Adobe Acquires Figma Adobe Acquires Figma

Adobe Acquires Figma: Will It Become a Paid-only Product?

The acquisition’s impact on Figma’s pricing model and user community.

Ooolala! A massive announcement that will impact graphics and web designers around the globe has been made by Bloomberg – which has just put out a report that Adobe is acquiring the collaborative design platform Figma for a whopping 20$ billion US dollars.

Dylan Field, the CEO of Figma, published the news on the Figma blog, also.


As someone who has used Figma since the day of its release (September 2016) – this is a news headline that is tough to swallow. Figma has been my go-to tool for doing design work for my blog and its posts all these years, and seeing Adobe (of all the companies) acquire Figma is definitely making me feel uneasy about the product’s future. We’ll get to that in a bit.

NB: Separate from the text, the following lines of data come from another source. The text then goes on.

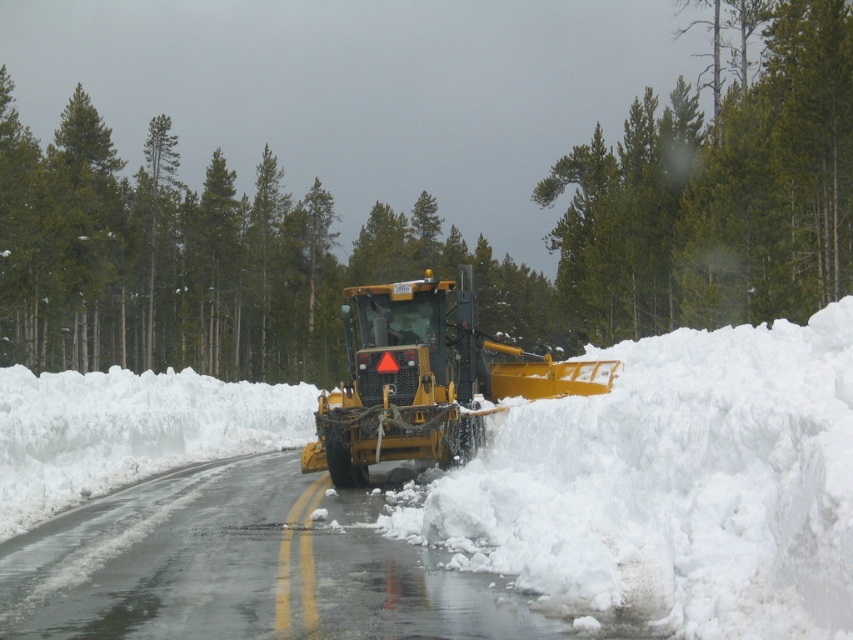 You are a delivery driver trying to navigate through the snowy road. You see a green textured pine at center and a white fluffy snow at center. Which object is higher in the scene?

The green textured pine at center is above the white fluffy snow at center, so the green textured pine at center is higher in the scene.

You are standing at the snowplow and want to determine which of the two points, point [610,497] or point [718,179], is closer to you. Based on the coordinates given, which point is nearer?

Point [610,497] is closer to the camera than point [718,179], so it is the nearer point.

You are standing at the snowplow and looking towards the road. There are two points marked on the road ahead of you. Which point is closer to you, point at coordinate (577, 189) or point at coordinate (595, 252)?

Point at coordinate (595, 252) is closer to you because it is less further to the camera than point at coordinate (577, 189).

Does the acquisition by Adobe mean that Figma will now become a paid-only product?

Dylan touches on this in his announcement, albeit in a traditional corporate tone:

Adobe is deeply committed to keeping Figma operating autonomously and I will continue to serve as CEO, reporting to David Wadhwani. David is someone I’ve known for a few years now and we have a strong relationship of mutual respect; I’m very excited for us to collaborate with him on how to continue growing Figma’s business. The entire Figma team will report to me. We plan to continue to run Figma the way we have always run Figma — continuing to do what we believe is best for our community, our culture and our business.

Dylan field, ceo, figma

And a few paragraphs later, he also mentions this, “[…] Recognizing that we are in an unpredictable, inflationary environment, we currently have no plan to change Figma’s pricing. Finally, all of Figma will continue to be free for education. […]”.

This is great news, at least for the time being. But, in my humble personal opinion – there’s absolutely zero chance that Adobe won’t eventually claw its way toward making Figma part of the Creative Cloud platform. And that’s why this whole thing is so worrying.

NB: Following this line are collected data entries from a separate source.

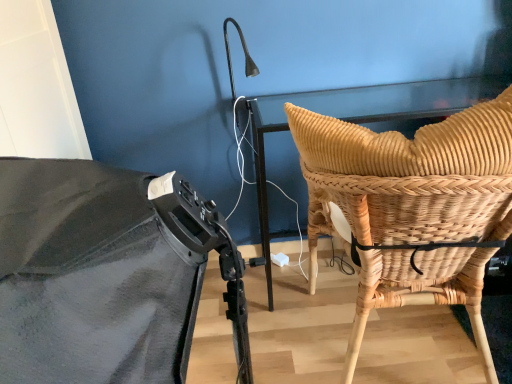 Question: Looking at their shapes, would you say woven natural wood chair back at right is wider or thinner than woven wood chair at right?

Choices:
 (A) wide
 (B) thin

Answer: (B)

Question: Is woven natural wood chair back at right inside or outside of woven wood chair at right?

Choices:
 (A) inside
 (B) outside

Answer: (A)

Question: Considering the relative positions of woven natural wood chair back at right and woven wood chair at right in the image provided, is woven natural wood chair back at right to the left or to the right of woven wood chair at right?

Choices:
 (A) right
 (B) left

Answer: (A)

Question: In the image, is woven wood chair at right on the left side or the right side of woven natural wood chair back at right?

Choices:
 (A) left
 (B) right

Answer: (A)

Question: From their relative heights in the image, would you say woven wood chair at right is taller or shorter than woven natural wood chair back at right?

Choices:
 (A) short
 (B) tall

Answer: (B)

Question: Choose the correct answer: Is woven wood chair at right inside woven natural wood chair back at right or outside it?

Choices:
 (A) outside
 (B) inside

Answer: (A)

Question: Considering their positions, is woven wood chair at right located in front of or behind woven natural wood chair back at right?

Choices:
 (A) behind
 (B) front

Answer: (B)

Oh, look, an update! Figma did a Twitter Spaces to discuss the acquisition, and Ashish put together a summary of everything that was said/discussed.

Why the long face, and what’s the deal with Creative Cloud?

Once upon a time, many many years ago, there was a thing called Adobe Creative Suite.

With Suite, you could use Adobe’s products much like any other software: buy a license, download the software, and use it. But all that came to an end when Adobe transitioned to Creative Cloud.

It is still possible to use Adobe’s products offline, but the license must be activated through their Cloud platform. The main point is the pricing module that has been applied to Creative Cloud. It is subscription-based (monthly and yearly), and some would argue it’s also extremely expensive.

Lest we forget, Figma also offers an extremely generous free plan, which I believe is going to leave a lot of people empty-handed if Adobe’s ultimate plan is to cram Figma inside the Creative Cloud Suite. Adobe does not provide any of its Creative Cloud products for free.

Are there any free alternatives to Figma?

I’m happy for Figma and everyone on their team. Big day for them, no matter what my perspective or opinion might be. Business is business. And it’s safe to assume that Adobe will want the dust to settle before it starts executing any ideas it might have for Figma’s future.

As for alternatives to Figma, and one’s that are free – I recommend Penpot.

The project has been in the works since early 2021, and while it remains in Beta, for now, I do think that this recent news about Figma’s acquisition will help boost Penpot’s popularity.

It is developed as an open-source project and follows a similar mission to that of Figma: to offer a collaboration-first design environment capable of prototyping, animation, and easy vector management. Needless to say, I’m sure that morale at Penpot is going to increase substantially in the coming weeks as more users try their platform out.